Wednesday, July 14, 2010

Descartes and Plato: humorists in the algorithm

In the sidebar to the right you'll find a link to an online art gallery where I've posted a few of my photographs for sale. One of the photographs is a shot of a mare and her foal,

 Click to enlarge.

but until today this image was covered by a click-through warning page marked, in capitals, "SAFE FILTER IS ON."

"Well," I thought when I first saw the warning, "the gallery is family-friendly." After all, the friendship filter has long been a part of American culture. We may think of the Jacksonian era as a time of exuberantly expanding frontiers, yet in Domestic Manners of the Americans (1832) Frances Trollope describes a civic landscape whose emotional architecture is all House of Usher.
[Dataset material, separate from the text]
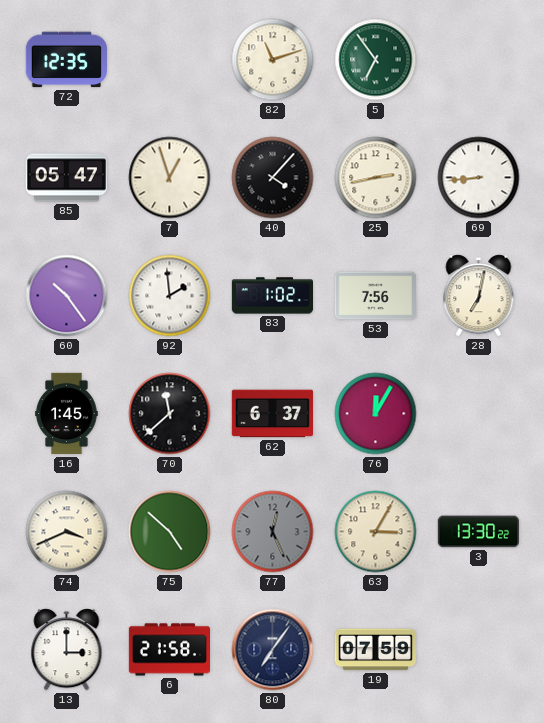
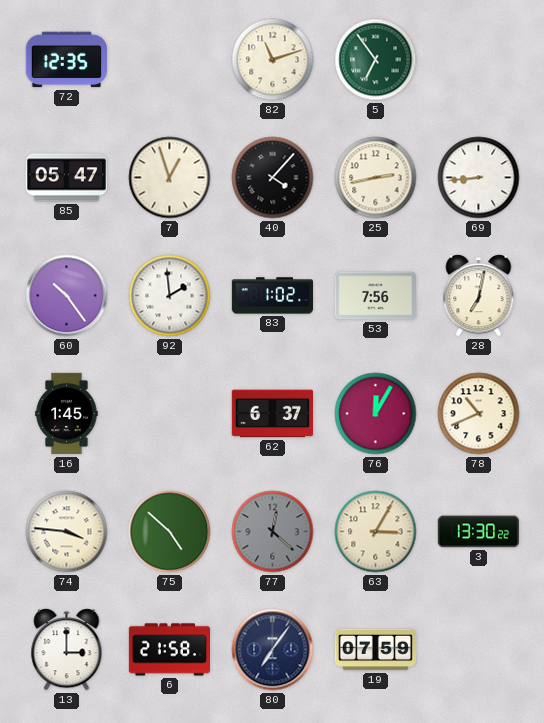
70: 11:38 -> none
78: none -> 10:41
74: 3:41 -> 3:46
77: 12:26 -> 12:22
An English lady who had long kept a fashionable boarding-school in one of the Atlantic cities, told me that one of her earliest cares with every new comer, was the endeavour to substitute real delicacy for this affected precision of manner; among many anecdotes, she told me one of a young lady about fourteen, who on entering the receiving room, where she only expected to see a lady who had enquired for her, and finding a young man with her, put her hands before her eyes, and ran out of the room again, screaming, "A man! a man! a man!"  (136-37)

Still, the emotional technologies of reading and seeing do change. The modesty screen before my image of love among the calmly unashamed Houyhnhnms has been taken down. 
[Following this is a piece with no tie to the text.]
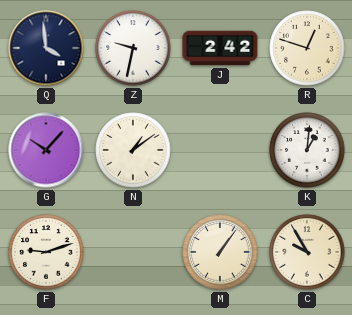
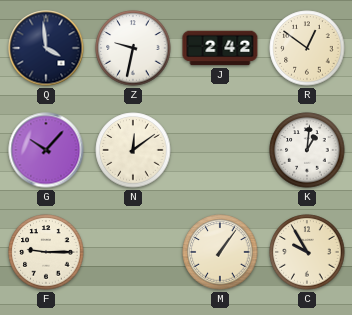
R: 12:48 -> 12:51
N: 1:09 -> 12:09
F: 9:12 -> 9:15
Not yet so, however, with the unlucky oeuvre of Leland Howard, an Idaho photographer who specializes in Rocky Mountain landscapes. As of July 13, 2010, his page in the online gallery looked like this. 
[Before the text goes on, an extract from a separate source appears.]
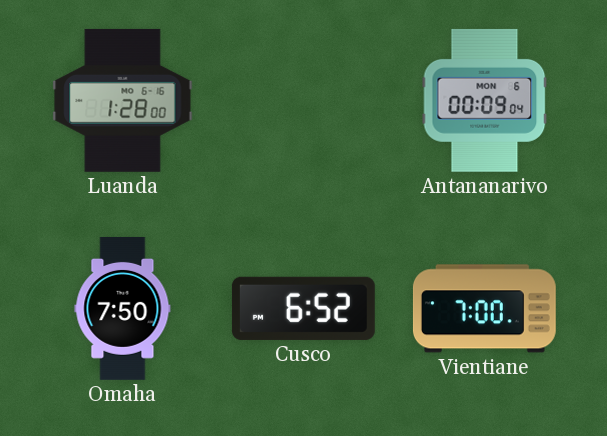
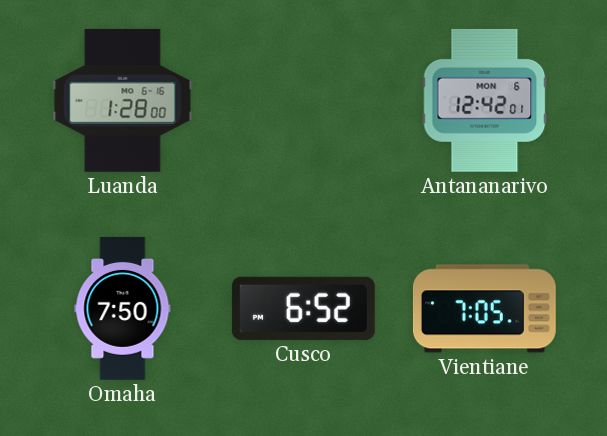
Antananarivo: 00:09 -> 12:42
Vientiane: 7:00 -> 7:05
The man just out of sight in this blasted landscape could, I suppose, be Edgar Poe, and he might be muttering something like, "Accursed!" My guess about the blocks of gray among the colors, however, is that the gallery's censor isn't an Edgar, or even a human being, but a software routine. An algorithm can't (yet) react to allusion and connotation or the emotions they can stimulate, but somewhere there's a programmer who has realized that some families of curves are associated with sexual desire as stimulus to response. Flag the curves with a warning sign, then. In translation, the sign will read: "Hazardous emotion watch." If the curve then turns out to be a mere mountaintop cloud (as it does in Howard's images) -- well, no harm done. The modesty screen has been programmed to go transparent at a click, and whatever emotion the clearing reveals won't be detectable by the software. 

Still, the moment of clearing is memorable, isn't it? For that memory, then: 

Thank you, René Descartes, great prose stylist who showed us how to reduce curves, those wordless forms, to a wordless mathematical grammar. Transcending the human desire to visualize physically and express the visualization in words, your discovery turned out to be one of the great comedy routines. Malvolio and Laurel and Hardy and Captain Gulliver have an essential family resemblance: by perseveringly refusing to see what's there to be seen in the human world, they dehumanize themselves. For reasons that Henri Bergson explains, that sometimes comes out funny.

Thank you, Plato, for showing us that when we look at a body we see first curvature and then invisible love. 

And (why not?) thank you too, mare and foal standing before my camera two years ago, for helping me understand what the Platonist Wallace Stevens meant when he mused, "The body dies; the body's beauty lives."